Leaving It All On Stage

The orchestra started the first movement with great enthusiasm and a deep understanding of maestro Pitrėnas’ movements. He chose faster tempi, very confident, and powerful. No two readings of a Mahler work are similar. Some are more personal, some are very precise. That’s probably why we all have our favorite Mahler’s conductors.

On this day, Modestas Pitrėnas expressed all his accumulated energy through this piece. Nothing sounded sad today and yet, his crisp reading of the score pushed emotions to the edge.

Kristian Benedikt started with a truly heroic voice and moved to a quieter sound, developing an amazing arc for the whole universe of the first song. Suddenly, I noticed people crying. I cried too. How could it be so good?
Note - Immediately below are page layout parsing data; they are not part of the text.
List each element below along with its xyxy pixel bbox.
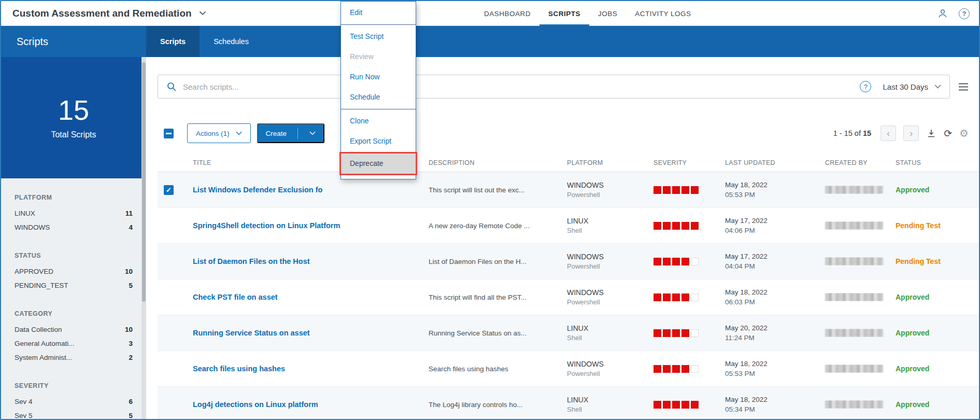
updated-time: 05:53 PM — [725, 191, 819, 199]
facet-title: PLATFORM — [15, 194, 133, 201]
table-row[interactable]: Log4j detections on Linux platform The L… — [158, 387, 979, 420]
select-all-checkbox[interactable] — [164, 129, 174, 138]
top-bar: Custom Assessment and Remediation DASHBO… — [1, 1, 979, 26]
facet-group-status: STATUS APPROVED 10 PENDING_TEST 5 — [15, 252, 133, 292]
tab-scripts[interactable]: Scripts — [146, 26, 200, 57]
platform-name: WINDOWS — [567, 288, 647, 297]
menu-item-clone[interactable]: Clone — [341, 111, 416, 131]
script-title-link[interactable]: Search files using hashes — [193, 365, 285, 373]
sidebar-scrollbar[interactable] — [141, 57, 146, 419]
menu-item-run-now[interactable]: Run Now — [341, 67, 416, 87]
tab-schedules[interactable]: Schedules — [200, 26, 263, 57]
page-title: Scripts — [1, 26, 146, 57]
table-row[interactable]: Search files using hashes Search files u… — [158, 351, 979, 387]
severity-blocks — [654, 186, 719, 194]
script-title-link[interactable]: Spring4Shell detection on Linux Platform — [193, 221, 340, 230]
updated-date: May 17, 2022 — [725, 217, 819, 225]
column-header-platform: PLATFORM — [561, 159, 647, 166]
updated-date: May 17, 2022 — [725, 253, 819, 260]
pagination-range-text: 1 - 15 of — [833, 129, 861, 137]
facet-label: System Administ... — [15, 354, 72, 361]
script-title-link[interactable]: Log4j detections on Linux platform — [193, 400, 318, 409]
severity-block — [672, 222, 680, 230]
script-title-link[interactable]: List Windows Defender Exclusion fo — [193, 186, 322, 194]
facet-label: General Automati... — [15, 340, 75, 347]
created-by-redacted — [825, 365, 883, 373]
table-row[interactable]: Running Service Status on asset Running … — [158, 315, 979, 351]
date-range-label: Last 30 Days — [883, 82, 928, 91]
column-header-last-updated: LAST UPDATED — [719, 159, 819, 166]
refresh-icon[interactable]: ⟳ — [944, 128, 952, 139]
chevron-down-icon — [309, 131, 316, 135]
search-help-icon[interactable]: ? — [860, 81, 871, 92]
severity-block — [672, 293, 680, 301]
download-icon[interactable] — [926, 128, 936, 138]
app-switcher[interactable]: Custom Assessment and Remediation — [12, 8, 206, 19]
search-box: ? Last 30 Days — [158, 75, 950, 99]
search-input[interactable] — [183, 82, 860, 91]
script-title-link[interactable]: Check PST file on asset — [193, 293, 278, 301]
created-by-redacted — [825, 400, 883, 409]
script-title-link[interactable]: Running Service Status on asset — [193, 329, 310, 337]
script-description: This script will find all the PST... — [422, 293, 561, 301]
menu-item-deprecate[interactable]: Deprecate — [341, 153, 416, 174]
platform-name: LINUX — [567, 217, 647, 225]
status-badge: Pending Test — [896, 221, 941, 230]
severity-block — [681, 258, 689, 265]
severity-block — [691, 186, 699, 194]
app-title: Custom Assessment and Remediation — [12, 8, 192, 19]
severity-block — [691, 329, 699, 337]
check-icon: ✓ — [164, 185, 174, 195]
pagination: 1 - 15 of 15 ‹ › ⟳ ⚙ — [833, 125, 969, 141]
menu-item-export-script[interactable]: Export Script — [341, 131, 416, 151]
table-row[interactable]: Check PST file on asset This script will… — [158, 279, 979, 315]
facet-item-approved[interactable]: APPROVED 10 — [15, 264, 133, 278]
facet-group-severity: SEVERITY Sev 4 6 Sev 5 5 — [15, 382, 133, 419]
table-row[interactable]: Spring4Shell detection on Linux Platform… — [158, 208, 979, 244]
nav-item-activity-logs[interactable]: ACTIVITY LOGS — [626, 1, 700, 26]
facet-item-general-automation[interactable]: General Automati... 3 — [15, 337, 133, 351]
facet-group-category: CATEGORY Data Collection 10 General Auto… — [15, 310, 133, 365]
table-row[interactable]: List of Daemon Files on the Host List of… — [158, 244, 979, 279]
severity-blocks — [654, 258, 719, 265]
help-icon[interactable]: ? — [959, 8, 970, 19]
facet-item-pending-test[interactable]: PENDING_TEST 5 — [15, 278, 133, 292]
created-by-redacted — [825, 257, 883, 265]
facet-item-data-collection[interactable]: Data Collection 10 — [15, 323, 133, 337]
create-button[interactable]: Create — [257, 123, 324, 143]
menu-item-test-script[interactable]: Test Script — [341, 26, 416, 47]
prev-page-button[interactable]: ‹ — [880, 125, 896, 141]
updated-date: May 20, 2022 — [725, 324, 819, 332]
updated-time: 04:06 PM — [725, 227, 819, 234]
platform-name: WINDOWS — [567, 253, 647, 261]
facet-item-sev-5[interactable]: Sev 5 5 — [15, 409, 133, 419]
facet-item-system-administration[interactable]: System Administ... 2 — [15, 351, 133, 365]
menu-toggle-icon[interactable] — [958, 83, 969, 91]
platform-tech: Powershell — [567, 298, 647, 306]
nav-item-jobs[interactable]: JOBS — [589, 1, 626, 26]
status-badge: Approved — [896, 293, 929, 301]
platform-name: LINUX — [567, 396, 647, 404]
facet-item-sev-4[interactable]: Sev 4 6 — [15, 395, 133, 409]
actions-button[interactable]: Actions (1) — [187, 123, 251, 143]
facet-item-windows[interactable]: WINDOWS 4 — [15, 220, 133, 234]
settings-gear-icon[interactable]: ⚙ — [959, 127, 969, 139]
top-nav: DASHBOARD SCRIPTS JOBS ACTIVITY LOGS — [475, 1, 700, 26]
menu-item-edit[interactable]: Edit — [341, 3, 416, 23]
severity-block — [681, 401, 689, 409]
date-range-dropdown[interactable]: Last 30 Days — [883, 82, 941, 91]
severity-block — [663, 258, 671, 265]
nav-item-scripts[interactable]: SCRIPTS — [539, 1, 589, 26]
facet-item-linux[interactable]: LINUX 11 — [15, 206, 133, 220]
row-checkbox[interactable]: ✓ — [164, 185, 174, 195]
script-title-link[interactable]: List of Daemon Files on the Host — [193, 257, 310, 265]
status-badge: Approved — [896, 365, 929, 373]
platform-tech: Powershell — [567, 191, 647, 199]
facet-label: PENDING_TEST — [15, 282, 68, 289]
table-row[interactable]: ✓ List Windows Defender Exclusion fo Thi… — [158, 172, 979, 208]
scrollbar-thumb[interactable] — [142, 62, 146, 302]
next-page-button[interactable]: › — [903, 125, 919, 141]
nav-item-dashboard[interactable]: DASHBOARD — [475, 1, 539, 26]
user-icon[interactable] — [937, 8, 948, 19]
menu-item-schedule[interactable]: Schedule — [341, 87, 416, 107]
The tenor sounded extremely energized, optimistic, and uninhibited as the youth in his voice reflected on the whole world around him. He denied neither happiness nor sadness and embraced the whole scope of emotions given to him in that moment.
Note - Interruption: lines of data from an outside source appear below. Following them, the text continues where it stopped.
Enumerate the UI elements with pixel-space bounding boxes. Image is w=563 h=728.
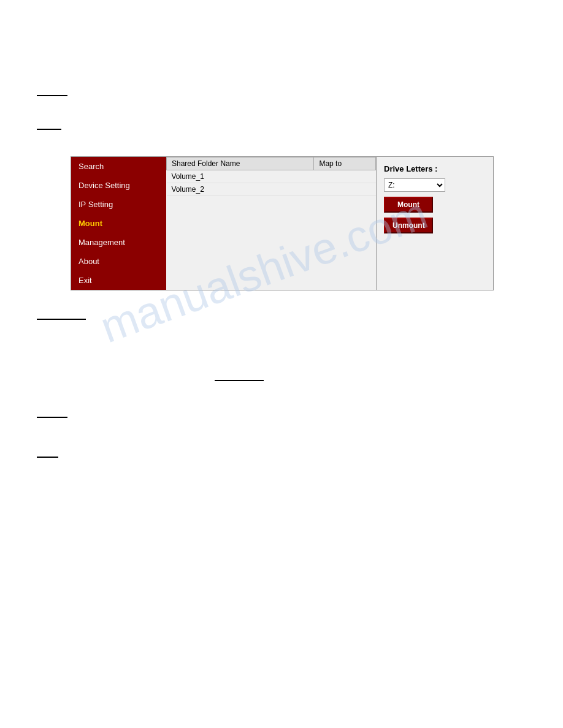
decorative-line-6 xyxy=(37,457,58,458)
table-row[interactable]: Volume_2 xyxy=(167,183,376,196)
col-header-map-to: Map to xyxy=(314,157,376,170)
folder-name-cell: Volume_1 xyxy=(167,170,314,183)
sidebar-item-management[interactable]: Management xyxy=(71,233,166,252)
sidebar-item-search[interactable]: Search xyxy=(71,157,166,176)
sidebar-item-ip-setting[interactable]: IP Setting xyxy=(71,195,166,214)
main-content: Shared Folder Name Map to Volume_1 Volum… xyxy=(166,157,493,290)
sidebar-item-device-setting[interactable]: Device Setting xyxy=(71,176,166,195)
sidebar-item-exit[interactable]: Exit xyxy=(71,271,166,290)
unmount-button[interactable]: Unmount xyxy=(384,218,433,233)
drive-letters-label: Drive Letters : xyxy=(384,164,437,173)
table-row[interactable]: Volume_1 xyxy=(167,170,376,183)
col-header-folder-name: Shared Folder Name xyxy=(167,157,314,170)
drive-panel: Drive Letters : Z: Y: X: W: V: U: Mount … xyxy=(377,157,493,290)
mount-button[interactable]: Mount xyxy=(384,197,433,213)
folder-table: Shared Folder Name Map to Volume_1 Volum… xyxy=(166,157,376,196)
folder-name-cell: Volume_2 xyxy=(167,183,314,196)
map-to-cell xyxy=(314,170,376,183)
decorative-line-5 xyxy=(37,417,67,418)
folder-panel: Shared Folder Name Map to Volume_1 Volum… xyxy=(166,157,377,290)
app-container: Search Device Setting IP Setting Mount M… xyxy=(71,156,494,290)
drive-letters-select[interactable]: Z: Y: X: W: V: U: xyxy=(384,178,445,192)
decorative-line-4 xyxy=(215,380,264,381)
decorative-line-2 xyxy=(37,129,61,130)
sidebar: Search Device Setting IP Setting Mount M… xyxy=(71,157,166,290)
decorative-line-1 xyxy=(37,95,67,96)
sidebar-item-about[interactable]: About xyxy=(71,252,166,271)
map-to-cell xyxy=(314,183,376,196)
sidebar-item-mount[interactable]: Mount xyxy=(71,214,166,233)
decorative-line-3 xyxy=(37,319,86,320)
Kristian Benedikt is known for his solid and well-developed dramatic tenor, but today he allowed his voice to reach every peak with great flexibility. He hit his high notes with a great volume but remained nuanced and penetrating.

I remember one singer recently told me, “I would never allow myself that, but I’m so happy I had this time for my voice and simply my body to rest.” Benedikt’s performance was a living example of that idea. Despite all the anxiety and concerns over the pandemic, we had a chance to leave the pressure of our routine behind. It worked beautifully for some singers.
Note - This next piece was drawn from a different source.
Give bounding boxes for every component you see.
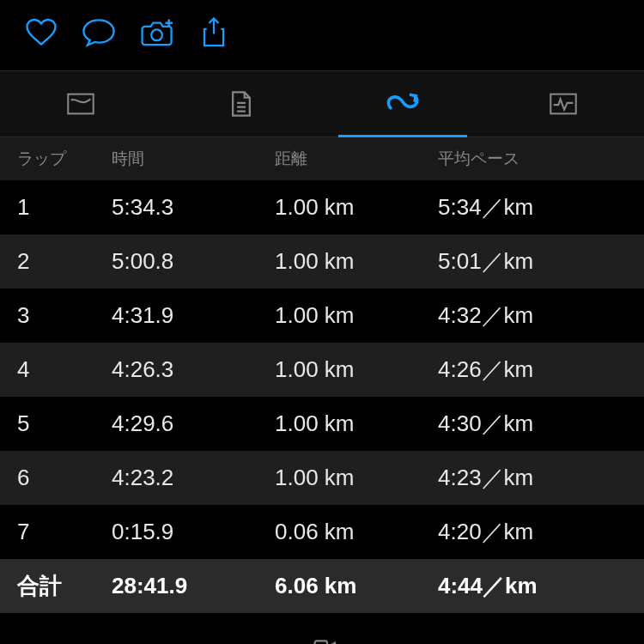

Justina Gringytė needed all her energy and skill to counteract with Benedikt’s own aura. The tragic movements became the heavy counterpoint allowing us a balanced world of the symphony. Her voice created its own personal and sentimental universe. She was nature herself, a rushing horse in the fourth movement — purposeful and vocally commanding. And later she brought the surprisingly tender tone in her representation of the last part. She skillfully led the orchestra through the story of living, parting, and salvation which were found in her soft but powerful pianissimos.

Rejuvenation

I looked around again. I looked to the stage. Were they all younger than people I got used to seeing in the theatres? Well, maybe, I think, they were those people. But something had changed. Who knows, they might for the first time in years or even decades come to the venue forced to wear short summer dresses. And their behaviors may have shifted because they just forgot how it must be done or simply didn’t care about the rules.

Because they couldn’t resist the desire. They forgot how it felt — live music, hot wind, beautiful voices. For everyone, it felt like this event was their first experience ever.

And that seemed to rejuvenate everyone.

“Das Lied von der Erde” wasn’t specifically chosen for this event, coinciding with the end of quarantine in Lithuania. It could have been transmitted on the web as other festival events have been. But on that day, performed live, it seemed exactly what the people needed to bring them into contact with all the excitement, sadness, relief, reflections, happiness, carelessness, and hope they fostered inside.

When the concert ended, I could hear the claps of 2,000 people in the hands of those 200. Two thousand live honors and celebrations for every and each musician on that stage, all of whom seemed equally excited to embrace this fountain of youth that is live performance.